Unruhen im Westjordanland: Ein neues Symbol für Tod und Hass
Beim Anblick eines israelischen Soldaten soll ein Junge im Westjordanland tot umgefallen sein. Der Vorfall schürt die aggressive Stimmung weiter an.
Der Cousin des Jungen, Mohammed Suleiman, erklärte gegenüber dem Nachrichtenkanal Al Jazeera, dass Rayan von einem Soldaten gejagt und angeschrien wurde. Als er den Soldaten vor sich gesehen habe, sei er vor Angst tot umgefallen. Israels Militär weist die Verantwortung zurück. Laut einem Armeesprecher habe der israelische Offizier „sehr ruhig“ mit dem Vater gesprochen und sei dann gegangen.
Im Westjordanland wurden die Fotos von Rayans leblosem Körper unter einem Laken im Krankenhaus über Nacht zu einem neuen Symbol im Westjordanland – in den sozialen Medien und auf der Straße. Eine ohnehin angespannte Lage wird noch explosiver.
Seit Anfang des Jahres sind bei einer Reihe von palästinensischen Anschlägen 19 Menschen in Israel getötet wurden. Seitdem macht das israelische Militär im Westjordanland Jagd auf Terrorverdächtige. Dabei geht es hauptsächlich um Militante des Islamischen Dschihad, der Hamas und der Al-Aksa-Märtyrerbrigaden, vor allem in den nördlichen Städten Jenin und Nablus. „Operation Wellenbrecher“ hat das Militär die Durchsuchungen und Razzien genannt.
Stundenlange Schusswechel
Die dortigen Flüchtlingslager werden von Israel als Brutstätten des Terrorismus betrachtet. Verzweiflung und Gewaltbereitschaft sind dort besonders groß. Tote auf palästinensischer Seite bei Razzien sind an der Tagesordnung, es sind Militante wie Zivilist:innen, einige von ihnen sind Teenager. Am Tag vor Rayans Tod wurden bei stundenlangen Schusswechseln in einem Flüchtlingslager in Jenin 4 Palästinenser:innen getötet und 44 weitere verletzt.
Was viele besorgt, – Israelis und Palästinenser:innen: Immer mehr junge Menschen, die nicht an eine militante Organisation gebunden sind, greifen zu den Waffen. Mohammed Alatar, palästinensischer Filmemacher und Universitätsdozent aus Ramallah, macht sich vor allem um diese jüngere Generation von Palästinenser:innen Sorgen.

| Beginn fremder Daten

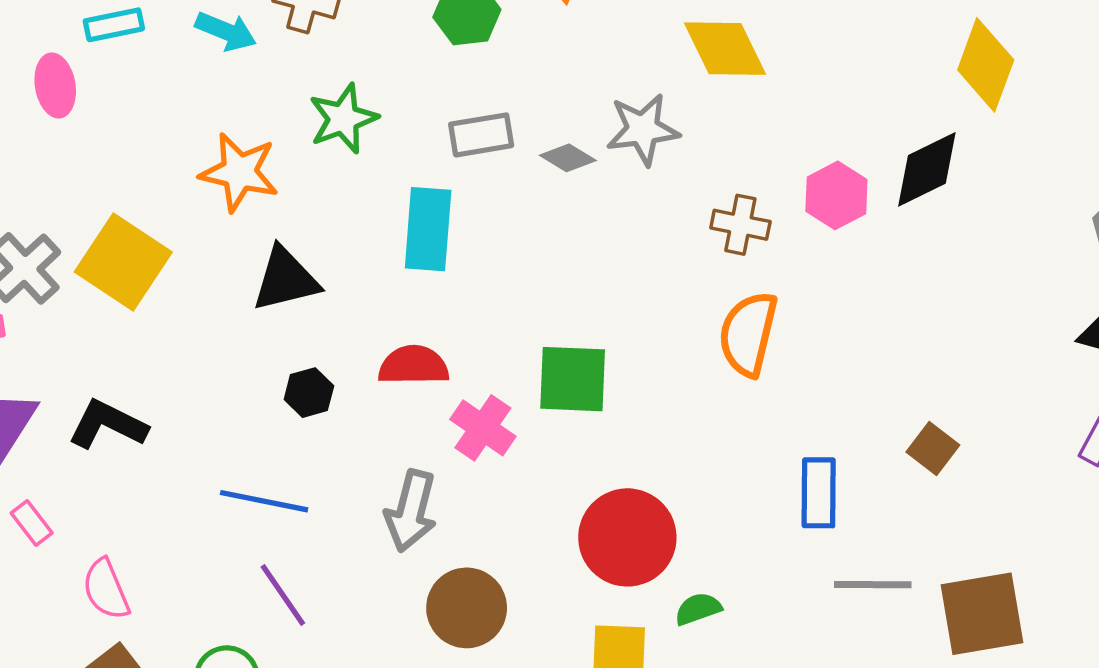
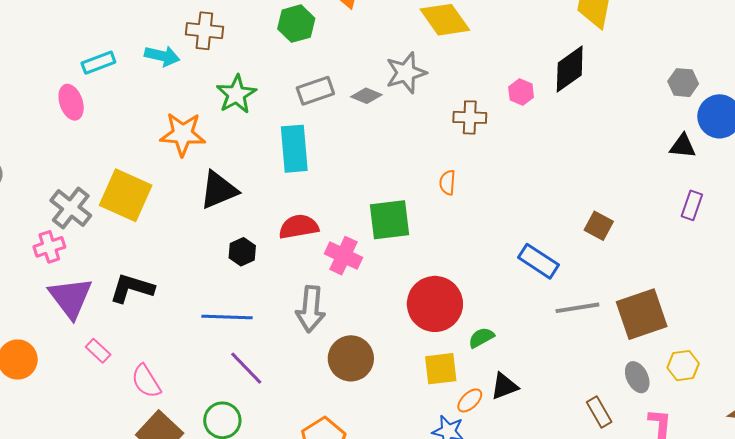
pink hexagon: (836, 195) -> (521, 92), size x0.7
orange semicircle: (748, 334) -> (447, 183), moved, size x0.5
blue rectangle: (819, 493) -> (539, 261), turned -48

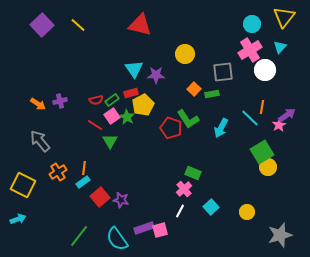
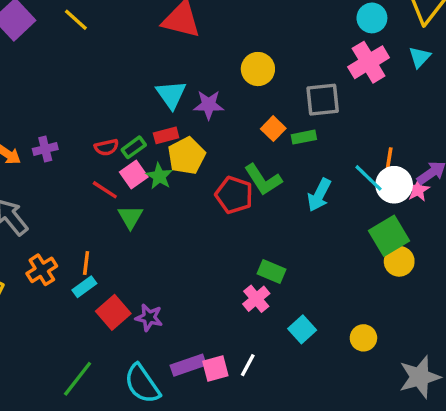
white circle: (265, 70) -> (394, 185), moved
white line: (180, 211) -> (248, 365), moved

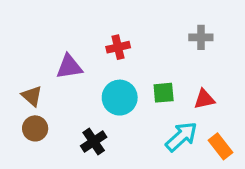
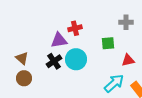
purple triangle: (69, 67) -> (59, 40), moved
green square: (164, 93) -> (108, 43), moved
black cross: (94, 141) -> (54, 61), moved

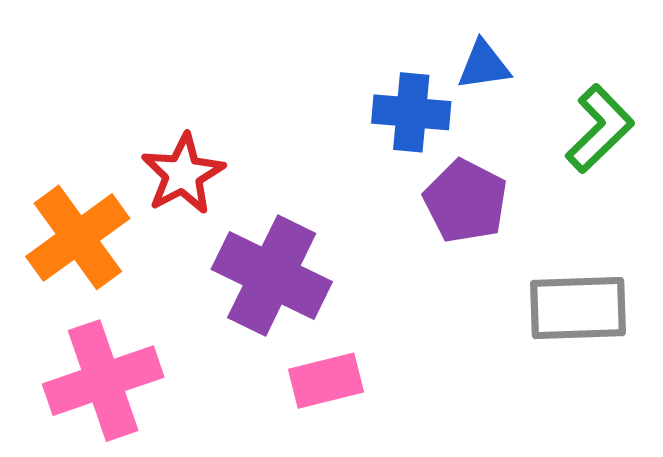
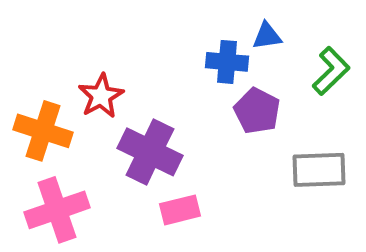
orange cross: (78, 237) -> (43, 131), turned -36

Keine politische Lösung in Sicht
Es sind diejenigen, die unter der Militärbesatzung aufwachsen und mit dem Bau der israelischen Sperranlage im Jahr 2002 auch keine Israelis kennenlernen – wenn, dann nur als Soldat:innen an den Checkpoints und bei Razzien. Alatar hat an der Uni täglich Kontakt zu ihnen: „Ich habe wirklich Angst vor der nächsten Generation, weil nichts mehr einen Sinn für sie hat. Nicht das, was wir als Palästinenser tun, nicht das, was Israel tut.“
Alatar zeigt aus dem Fenster seiner Wohnung Richtung Norden, wo Nablus und Jenin liegen: „Für mich ist es unglaublich, dass so viele dieser Männer, die im nördlichen Westjordanland Waffen tragen, unter 20 Jahre alt sind.“ Die Entmenschlichung durch die Besatzung treibe die jungen Menschen dazu.
Friedensaktivist:innen auf beiden Seiten sind sich einig, dass nur eine politische Lösung zu Stabilität führen kann. Doch fast 30 Jahre nach dem Oslo-Friedensabkommen ist eine solche in weiter Ferne.
In einem Video des israelischen Militärs von vergangener Woche erklärt Armeechef Aviv Kochavi gegenüber hochrangigen Offizieren, er werde zusätzliche reguläre und Reservebataillone entsenden, um die „Terrorwelle zu brechen“. Seit einigen Monaten sind bei den Razzien im Westjordanland auch Drohnen im Einsatz, um Palästinenser:innen mit Langstreckenfeuer zu töten, räumte das israelische Militär im Juli ein.